There are two common types: 

  • Inbound gateways (used by recipients) filter incoming mail for spam, phishing, and malware before it hits internal inboxes. 
  • Outbound gateways (used by senders) monitor and route outgoing mail, often adding headers, enforcing authentication, or logging activity. 

Email gateways are commonly used in enterprise environments and often include advanced security features like DLP (Data Loss Prevention), link rewriting, and sandboxing of attachments. 

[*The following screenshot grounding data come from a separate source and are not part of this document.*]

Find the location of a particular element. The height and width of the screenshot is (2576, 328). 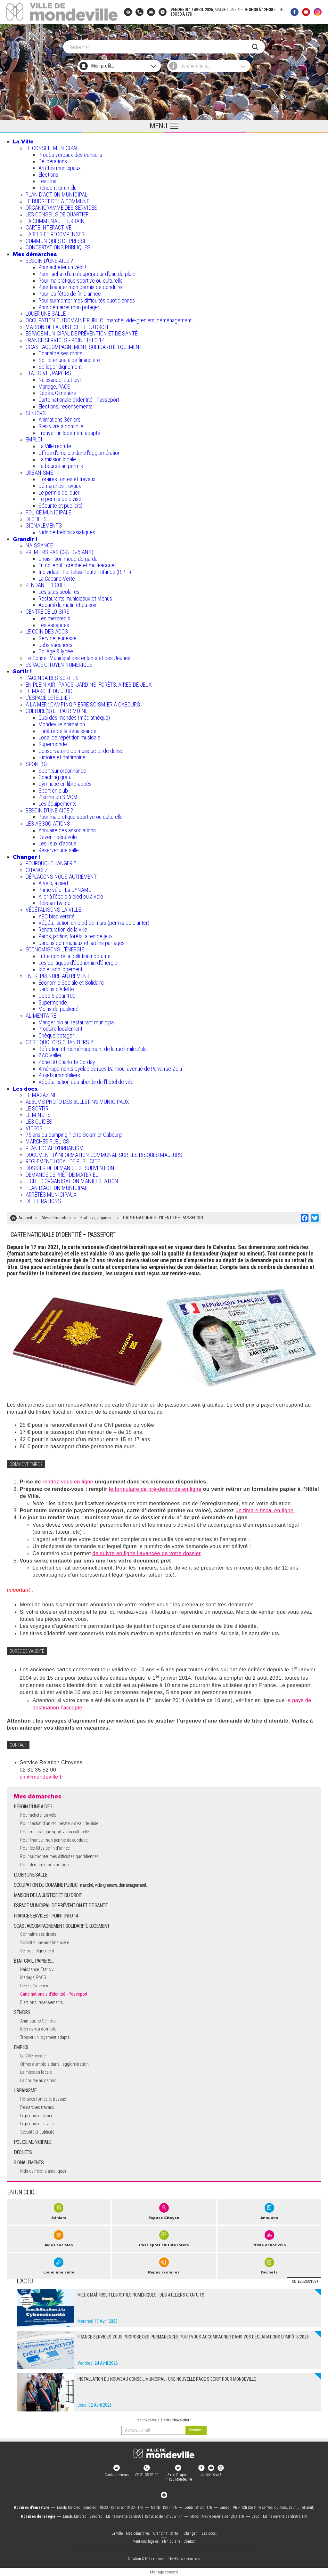 La mission locale is located at coordinates (57, 459).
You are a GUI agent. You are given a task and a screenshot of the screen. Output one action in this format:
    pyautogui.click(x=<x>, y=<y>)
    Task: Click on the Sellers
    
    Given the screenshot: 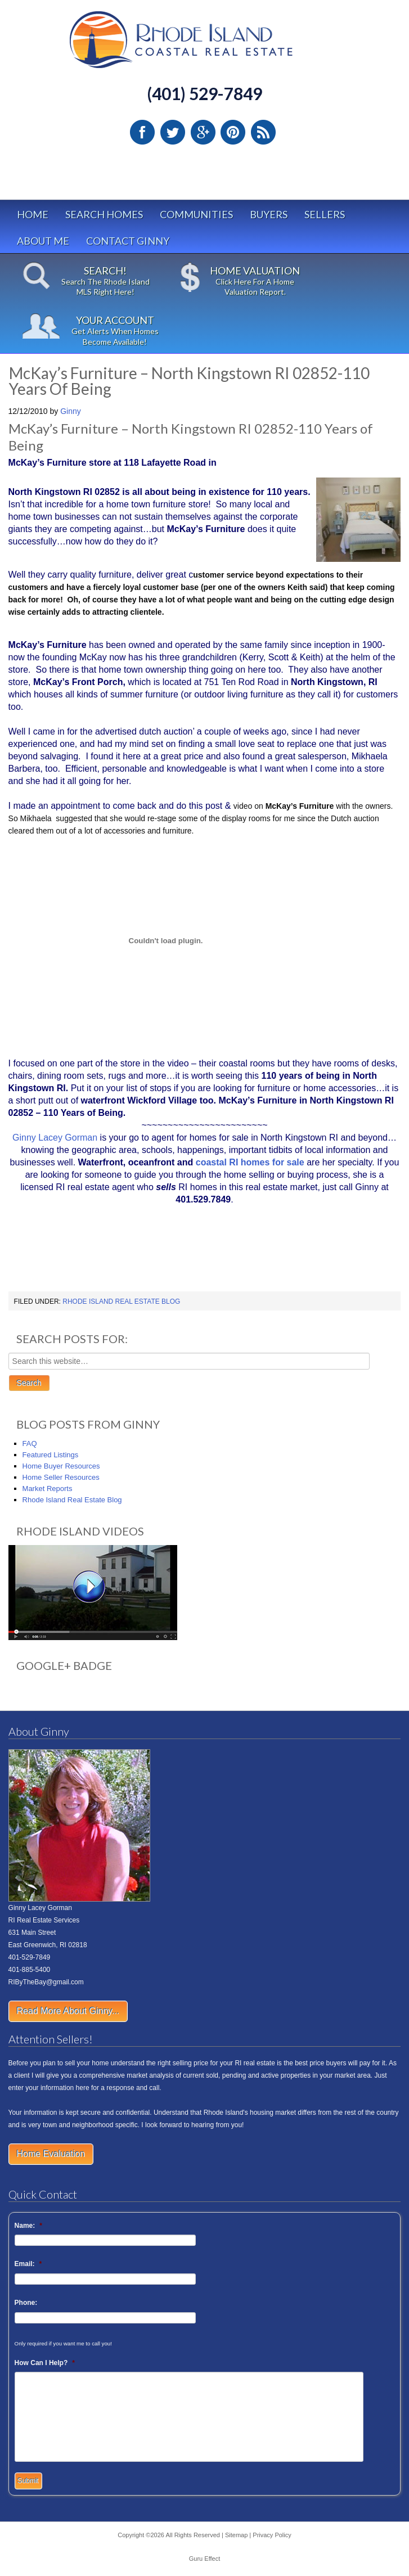 What is the action you would take?
    pyautogui.click(x=324, y=214)
    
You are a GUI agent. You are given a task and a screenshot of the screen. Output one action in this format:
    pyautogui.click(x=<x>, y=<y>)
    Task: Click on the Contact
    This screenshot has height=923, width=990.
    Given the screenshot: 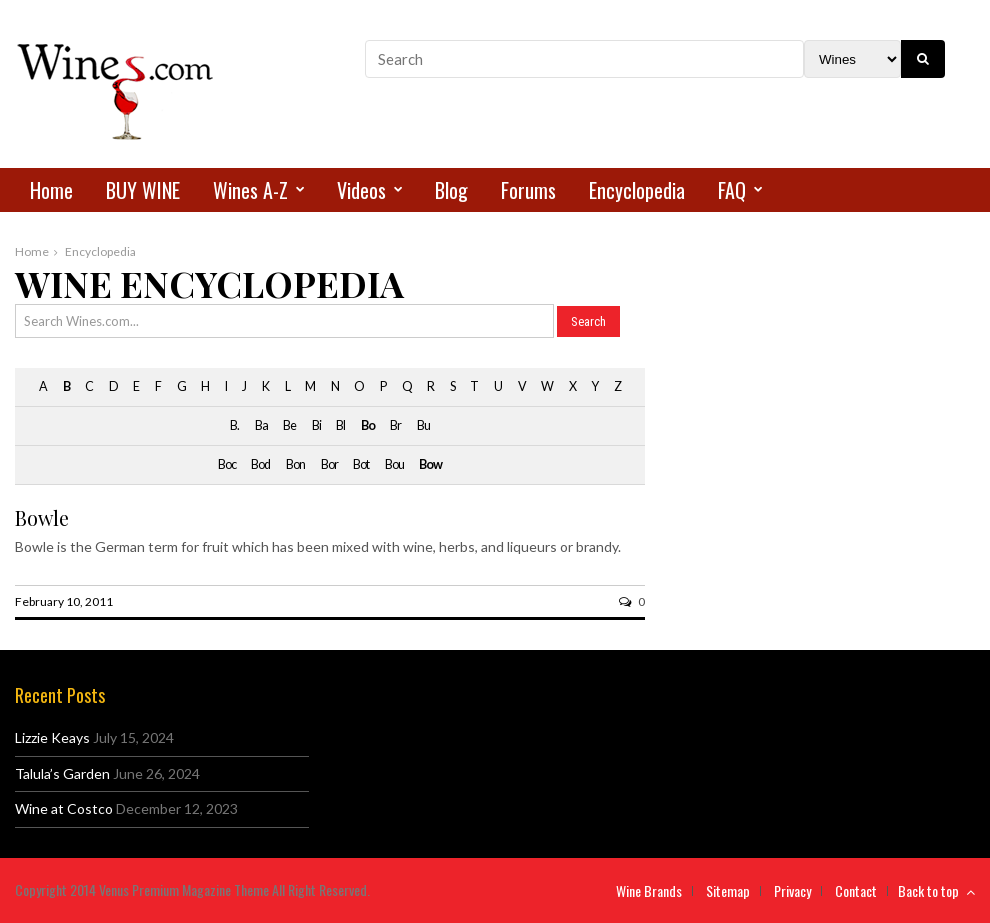 What is the action you would take?
    pyautogui.click(x=856, y=890)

Many Mailgun senders deliver email to recipients protected by third-party inbound gateways like Proofpoint, Mimecast, Barracuda, or Google’s Enterprise security layer. These gateways often apply stricter filtering than consumer inboxes and can block messages that: 

  • Fail SPF, DKIM, or DMARC alignment 
  • Appear suspicious due to malformed headers or poor HTML hygiene 
  • Include links or attachments flagged by reputation databases 
  • Originate from IPs or domains with limited history or questionable reputation 

Understanding how gateways work and reviewing bounce responses and filtering rules can help troubleshoot delivery issues. When in doubt, analyze headers and rejection messages to pinpoint which gateway made the call.